Watch: CIFAR Talks: Nurturing a Resilient Earth featuring researchers from the series.
Photo by England Studios
As the climate change crisis worsens, global weather events and rising temperatures have the potential to damage and destroy crops around the world, threatening global food security and exacerbating food inequality.
Sarah Gurr, fellow in CIFAR’s Fungal Kingdom: Threats and Opportunities, is researching how the global movement of fungal infestations affects the world’s crop supply — this data gives her unprecedented insight into the effect of environmental changes on food security.
Gurr and her team of researchers are monitoring pathogen movement from multiple sources. Pathogens, she notes, are migrating for various reasons. For starters, the presence of genetically uniform crops brought about by the Green Revolution are mutating and becoming resistant to widely used fungicides. Global trade and transport are also influencing the movement of crop pests and pathogens, particularly fungi.
Climate change also plays a significant role. Rising heat and humidity are influencing the movement of pathogens globally, in unexpected and undesirable ways. Not only are climbing temperatures, particularly in the northern hemisphere, driving the movement of fungi on crops, notes Gurr, but increased humidity is also giving way to episodes of dramatic weather.
“Dramatic weather is very pertinent for Canada. After a recent tornado in America, upon the tornado winds to Canada came some spores that have never been seen before on wheat,” says Gurr.
Pathogen migration at large scale has the potential to wreak havoc on the world’s food supply. All of today’s major crops — rice, wheat, corn (maize), soybeans and potatoes — are susceptible to fungal disease.
“Wheat, maize, and rice cover 40 per cent of global agricultural land important for the production of calories. Even though we can protect a crop like rice for example, to some degree against fungicides, we're still losing between 12 to 23 per cent of the crop each year to disease,” explains Gurr.
Pathogen migration as a result of climate change is also accelerating the levels of food inequality globally. Gurr explains that as the temperatures increase, the ability to grow crops decreases, particularly among hotter regions along the equator. Compound that with population growth over time and the result is crop demand outstripping supply.
Gurr is working to build predictive models of disease migration affecting crops around the world that will help researchers understand how and when pathogens might impact the world’s food supply. The good news is the pathogen movement can be predictable. The modelling is complex. Current models are derived using known fungal data, paired with temperature profiles for fungi growth, temperature and humidity information, and predictive analysis from the Intergovernmental Panel on Climate Change, and are tested against real field data. The results are striking.
“What we can see with climate change is that pathogens are going to move forward. We've shown that they're moving about eight kilometers per year,” says Gurr. “The pathogens will eventually catch up with the crops. This is going to radically change cropping systems in the U.S., Europe, and China, for example. We're going to see a complete mixing of pathogens in the world.”
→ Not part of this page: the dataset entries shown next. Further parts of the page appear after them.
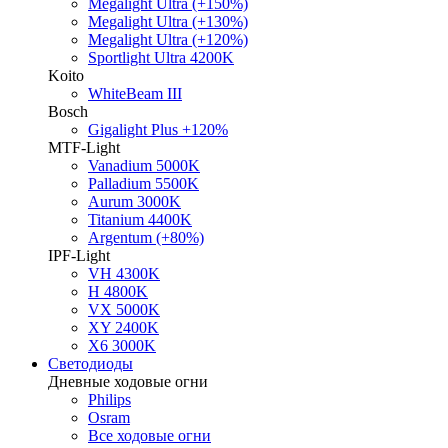
Megalight Ultra (+150%)
Megalight Ultra (+130%)
Megalight Ultra (+120%)
Sportlight Ultra 4200K
Koito
WhiteBeam III
Bosch
Gigalight Plus +120%
MTF-Light
Vanadium 5000K
Palladium 5500K
Aurum 3000K
Titanium 4400K
Argentum (+80%)
IPF-Light
VH 4300K
H 4800K
VX 5000K
XY 2400K
X6 3000K
Светодиоды
Дневные ходовые огни
Philips
Osram
Все ходовые огни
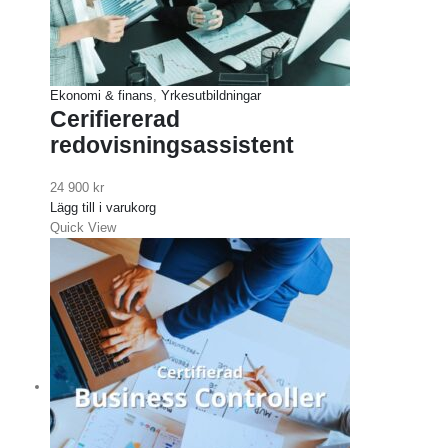
Ekonomi & finans
,
Yrkesutbildningar
Cerifiererad
redovisningsassistent
24 900
kr
Lägg till i varukorg
Quick View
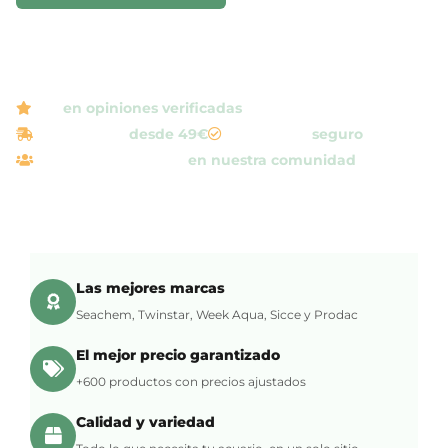
ILUMINACIÓN WEEK AQUA
5/5
en opiniones verificadas
Envío gratis
desde 49€
Pago 100%
seguro
+82.000 seguidores
en nuestra comunidad
Las mejores marcas
Seachem, Twinstar, Week Aqua, Sicce y Prodac
El mejor precio garantizado
+600 productos con precios ajustados
Calidad y variedad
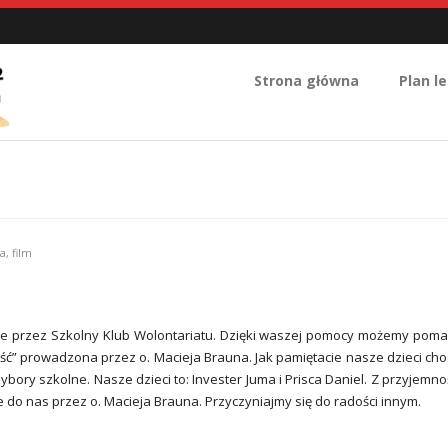
Strona główna
Plan le
a
,
film
e przez Szkolny Klub Wolontariatu. Dzięki waszej pomocy możemy pom
łość” prowadzona przez o. Macieja Brauna. Jak pamiętacie nasze dzieci ch
ory szkolne. Nasze dzieci to: Invester Juma i Prisca Daniel. Z przyjemno
do nas przez o. Macieja Brauna. Przyczyniajmy się do radości innym.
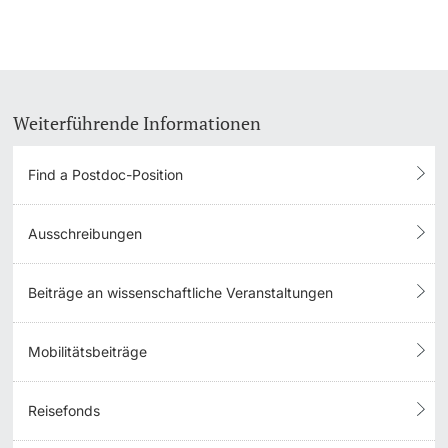
Weiterführende Informationen
Find a Postdoc-Position
Ausschreibungen
Beiträge an wissenschaftliche Veranstaltungen
Mobilitätsbeiträge
Reisefonds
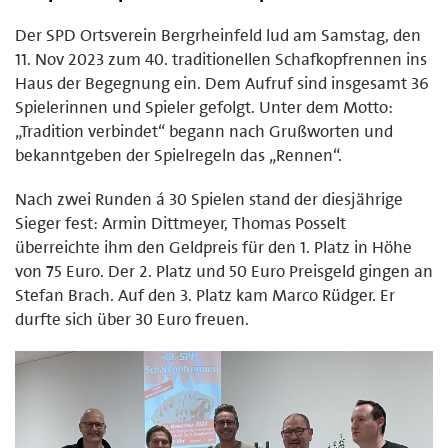
Der SPD Ortsverein Bergrheinfeld lud am Samstag, den
11. Nov 2023 zum 40. traditionellen Schafkopfrennen ins
Haus der Begegnung ein. Dem Aufruf sind insgesamt 36
Spielerinnen und Spieler gefolgt. Unter dem Motto:
„Tradition verbindet“ begann nach Grußworten und
bekanntgeben der Spielregeln das „Rennen“.
Nach zwei Runden á 30 Spielen stand der diesjährige
Sieger fest: Armin Dittmeyer, Thomas Posselt
überreichte ihm den Geldpreis für den 1. Platz in Höhe
von 75 Euro. Der 2. Platz und 50 Euro Preisgeld gingen an
Stefan Brach. Auf den 3. Platz kam Marco Rüdger. Er
durfte sich über 30 Euro freuen.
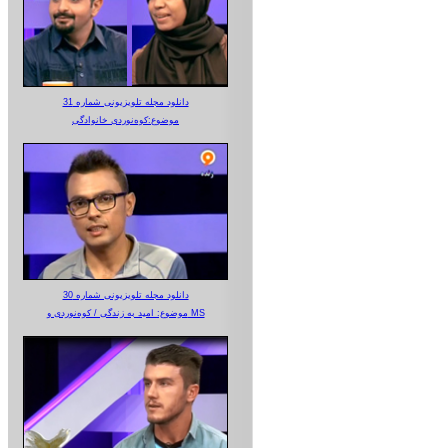
دانلود مجله تلویزیونی شماره 31
موضوع:کوه‌نوردی خانوادگی
دانلود مجله تلویزیونی شماره 30
موضوع: امید به زندگی / کوه‌نوردی و MS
Gurr and her team are focused on numerous approaches for combating threats of the fungal kingdom. CIFAR researchers are exploring gene editing of crops in an effort to build disease resistance. They’re also developing new antifungals to better protect crops against fungal disease. In a 2022 article in Nature, Gurr and her colleagues published research demonstrating new antifungal compounds that offer protection to cereals against diseases like septoria tritici blotch and rice blast.
Reversing these predictions is possible, but it will require accelerated interdisciplinary research to bring diverse areas of expertise together. That is why organizations like CIFAR and its strength in bringing diverse, brilliant minds together, is such a difference maker, says Gurr.
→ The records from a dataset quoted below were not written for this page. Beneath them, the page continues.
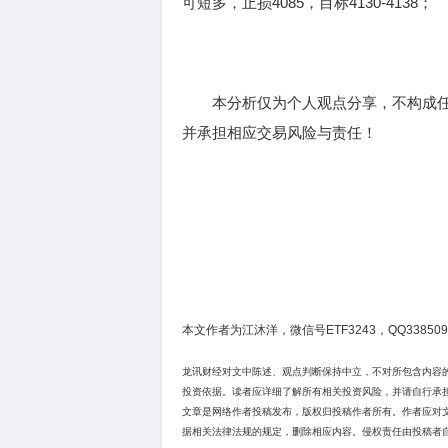
可短多，止损4085，目标4130-4138；
本分析仅为个人观点分享，不构成任
并承担相应交易风险与责任！
本文作者为江沐洋，微信号ETF3243，QQ338509
龙讯财经对文中陈述、观点判断保持中立，不对所包含内容
投资依据。读者应详细了解所有相关投资风险，并请自行承
文章是网络作者投稿发布，版权归投稿作者所有。作者应对
据相关法律法规的规定，删除相应内容。侵权责任由投稿者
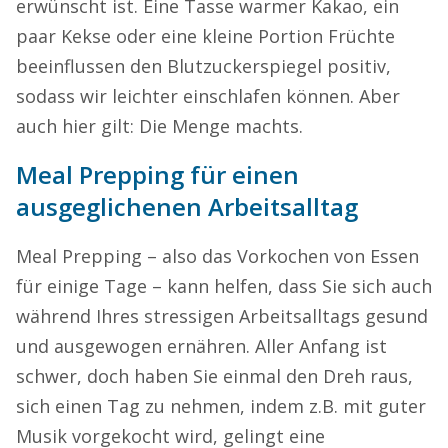
erwünscht ist. Eine Tasse warmer Kakao, ein
paar Kekse oder eine kleine Portion Früchte
beeinflussen den Blutzuckerspiegel positiv,
sodass wir leichter einschlafen können. Aber
auch hier gilt: Die Menge machts.
Meal Prepping für einen
ausgeglichenen Arbeitsalltag
Meal Prepping – also das Vorkochen von Essen
für einige Tage – kann helfen, dass Sie sich auch
während Ihres stressigen Arbeitsalltags gesund
und ausgewogen ernähren. Aller Anfang ist
schwer, doch haben Sie einmal den Dreh raus,
sich einen Tag zu nehmen, indem z.B. mit guter
Musik vorgekocht wird, gelingt eine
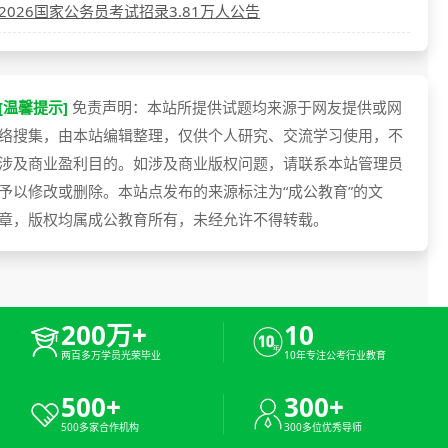
2026国家公务员考试招录3.81万人公告
[温馨提示]
免责声明：本站所提供试题均来源于网友提供或网
络搜集，由本站编辑整理，仅供个人研究、交流学习使用，不
涉及商业盈利目的。如涉及商业版权问题，请联系本站管理员
予以修改或删除。本站点发布的来源标注为“成公教育”的文
章，版权均属成公教育所有，未经允许不得转载。
200万+
10
两百多万学员光荣毕业
10年专注公考行业教育
500+
300+
500多家合作机构
300多位优秀导师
She points to researchers like Hailing Jin, a fellow in the Fungal Kingdom program, who is working on controlling plant disease through RNA interference between plant and fungal pathogens. “When it comes to finding solutions, this is where I can draw in people from CIFAR — because it’s a brilliant team,” says Gurr.
“My work as part of CIFAR's Fungal Kingdom program makes me consider my research in new ways,” adds Gurr on the organization’s impact on advancing her research. “Discussions with my CIFAR colleagues have led to a series of work projects aimed at better understanding the movement of fungi in a warming world and changes in their virulence patterns. This work has the potential to forward solutions which might increase food security globally."
How does CIFAR help you do impactful work to address climate change?
“Discussions with my CIFAR colleagues have led to a series of work projects aimed at better understanding the movement of fungi in a warming world and changes in their virulence patterns. This work has the potential to forward solutions which might increase food security globally.”